For some neo-Calvinists the reference to Wesley may be off putting, but not so for evangelicals. But how about one to Walter Rauschenbusch, the father of the Social Gospel? George continues:

And so was the Baptist Walter Rauchenbusch [an heir to Calvin] in his concern for the social gospel, which (as Rauchenbusch used the term) did not mean another gospel separate from the one and only gospel of Jesus Christ. It simply meant that that gospel must not be sequestered into some religious ghetto but taken into the real ghettos and barrios of our world.

Despite disputes over links between Calvin and Wesley or Rauschenbusch, indisputable is George’s claim that swarms of Reformed Protestants went to a lot of places and changed them. Whether this is the genius of Calvinism or simply one part of the Great European Migration is another question. After all, the Lutherans who in the seventeenth century came to Germantown, Pennsylvania, also changed that section of modern-day Philadelphia, but they don’t get credit as transformationalists.

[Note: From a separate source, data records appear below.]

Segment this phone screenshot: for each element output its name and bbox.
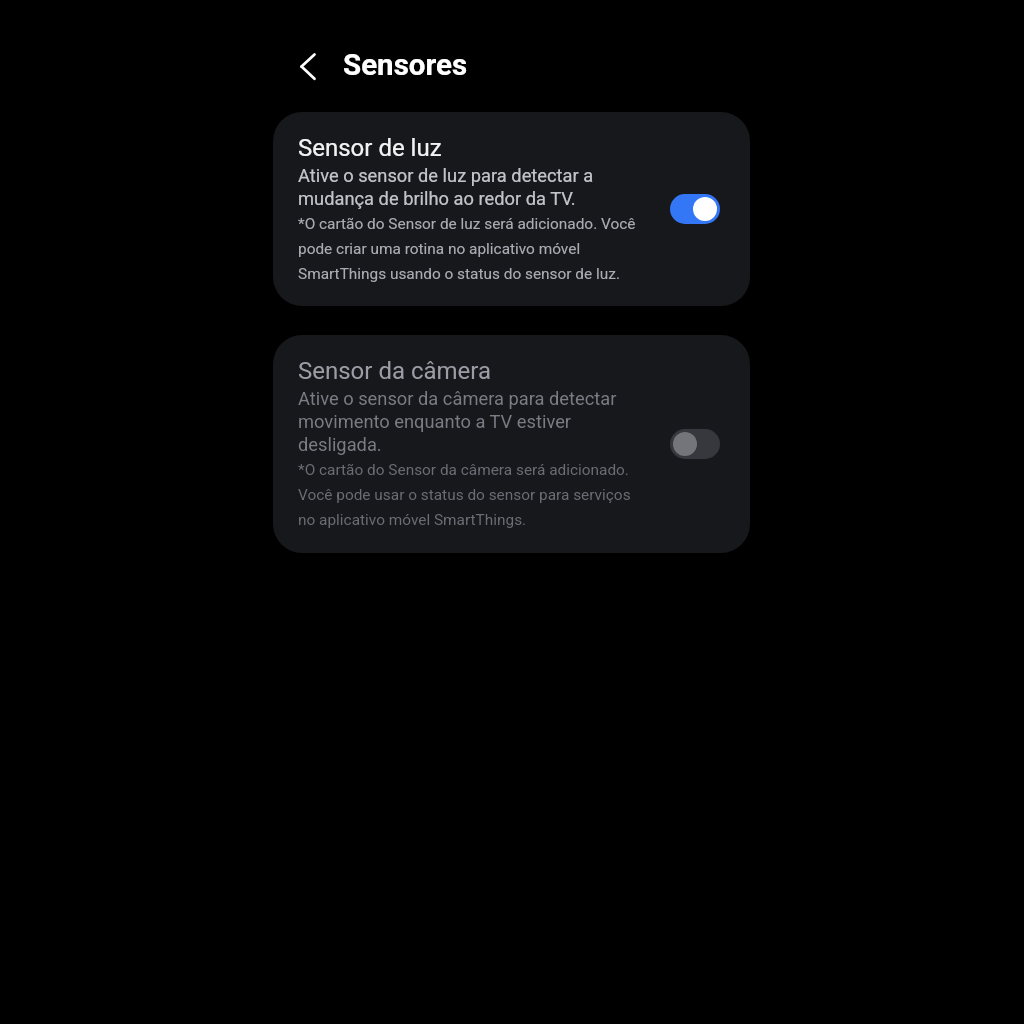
button[interactable]: Sensor da câmera: [273, 335, 750, 553]
button[interactable]: Voltar: [286, 43, 332, 89]
staticText: Sensor da câmera: [298, 357, 492, 385]
staticText: Ative o sensor de luz para detectar a mu…: [298, 163, 594, 209]
staticText: Sensor de luz: [298, 134, 442, 162]
staticText: Sensores: [343, 48, 468, 82]
staticText: *O cartão do Sensor da câmera será adici…: [298, 456, 631, 531]
button[interactable]: Sensor de luz: [273, 112, 750, 306]
button[interactable]: Sensor da câmera desligado: [670, 429, 720, 459]
staticText: *O cartão do Sensor de luz será adiciona…: [298, 210, 636, 285]
button[interactable]: Sensor de luz ligado: [670, 194, 720, 224]
staticText: Ative o sensor da câmera para detectar m…: [298, 386, 617, 455]
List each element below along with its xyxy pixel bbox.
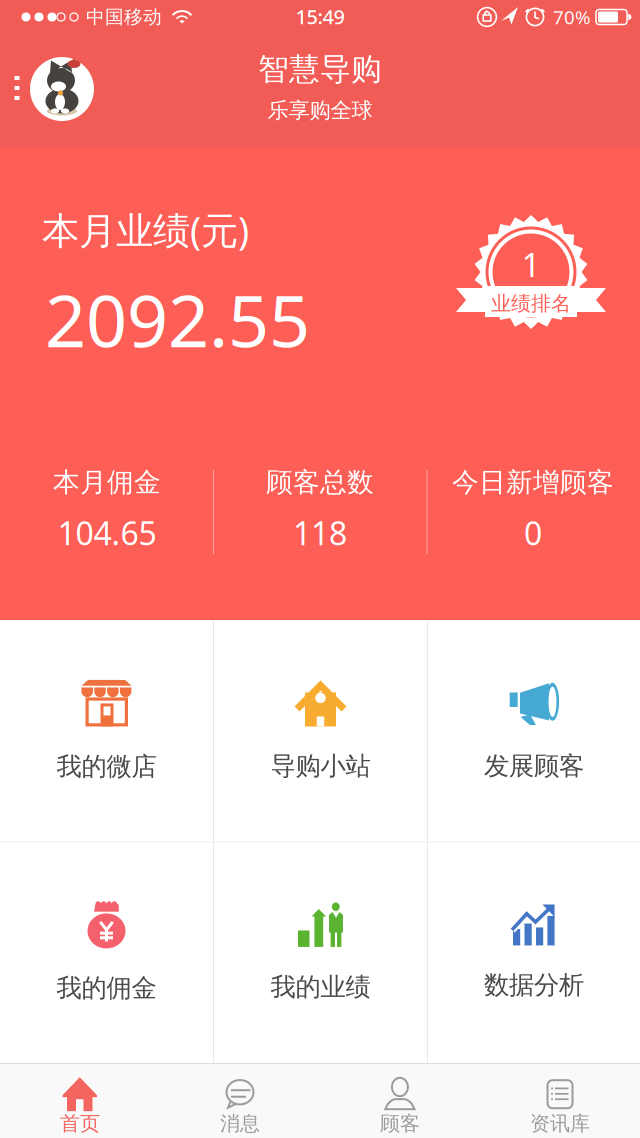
button[interactable]: 我的佣金	[0, 842, 213, 1062]
staticText: 我的微店	[56, 751, 156, 782]
button[interactable]: 数据分析	[428, 842, 640, 1062]
button[interactable]: 导购小站	[214, 620, 427, 842]
staticText: 本月业绩(元)	[42, 205, 249, 255]
staticText: 顾客总数	[266, 466, 374, 499]
staticText: 118	[293, 512, 347, 554]
staticText: 今日新增顾客	[452, 466, 614, 499]
button[interactable]: 我的业绩	[214, 842, 427, 1062]
button[interactable]: 我的微店	[0, 620, 213, 842]
staticText: 智慧导购	[258, 51, 382, 88]
staticText: 顾客	[380, 1111, 420, 1136]
staticText: 70%	[553, 5, 591, 29]
staticText: 乐享购全球	[268, 97, 372, 123]
button[interactable]: 消息	[160, 1062, 320, 1138]
button[interactable]: 头像	[30, 57, 94, 121]
staticText: 104.65	[58, 512, 156, 554]
staticText: 我的业绩	[270, 971, 370, 1002]
staticText: 业绩排名	[491, 291, 571, 316]
staticText: 发展顾客	[484, 750, 584, 782]
staticText: 数据分析	[484, 969, 584, 1000]
staticText: 本月佣金	[53, 466, 161, 499]
button[interactable]: 首页	[0, 1062, 160, 1138]
staticText: 导购小站	[270, 750, 370, 782]
staticText: 我的佣金	[56, 972, 156, 1004]
button[interactable]: 发展顾客	[428, 620, 640, 842]
button[interactable]: 资讯库	[480, 1062, 640, 1138]
staticText: 2092.55	[45, 272, 310, 367]
staticText: 中国移动	[86, 6, 162, 28]
staticText: 资讯库	[530, 1111, 590, 1136]
staticText: 消息	[220, 1111, 260, 1136]
staticText: 首页	[60, 1111, 100, 1136]
button[interactable]: 菜单	[4, 68, 30, 108]
staticText: 15:49	[296, 3, 344, 30]
button[interactable]: 顾客	[320, 1062, 480, 1138]
staticText: 1	[522, 242, 540, 286]
staticText: 0	[524, 512, 542, 554]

But migrating and establishing towns, villages, and counties is one thing. Teaching about how Christians should regard the present life is another. This is where some historians and neo-Calvinists always seem to stumble with Calvin. For he did not advocate trekking but just the opposite:

Let the aim of believers in judging mortal life, then, be that while they understand it to be of itself nothing but misery, they may with greater eagerness and dispatch betake themselves wholly to meditate upon that eternal life to come. When it comes to a comparison with the life to come, the present life can not only be safely neglected but, compared to the former, must be utterly despised and loathed. [Institutes, III.ix.4]

So much for Calvin the transformer of culture.

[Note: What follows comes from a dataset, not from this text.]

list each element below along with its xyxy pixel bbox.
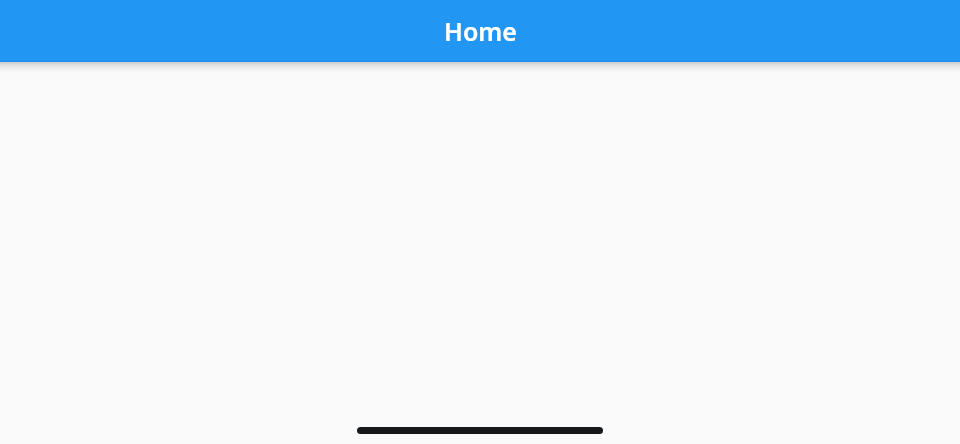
button[interactable]: Home: [0, 0, 960, 62]
other: Home: [357, 427, 603, 434]
staticText: Home: [444, 14, 517, 48]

What then was Calvin’s advice to pilgrims in this weary world?

. . . lest through our stupidity and rashness everything be turned topsy-turvy, [God] has appointed duties for every man in his particular way of life. And that no one may thoughtlessly transgress his limits, [God] has named these various kinds of livings “callings.” Therefore, each individual has his own kind of living assigned to him by the Lord as a sort of sentry post so that he may not heedlessly wander about throughout life. [III.x.6]

Could it be that Reformed trekkies actually cease to be Reformed when they trek? Could it be that they need to reject Calvin to follow Methodists and Social Gospelers instead? It sure looks that way. In which case, Calvin’s comeback in this 500th anniversary of his birth will likely be thin and short-lived.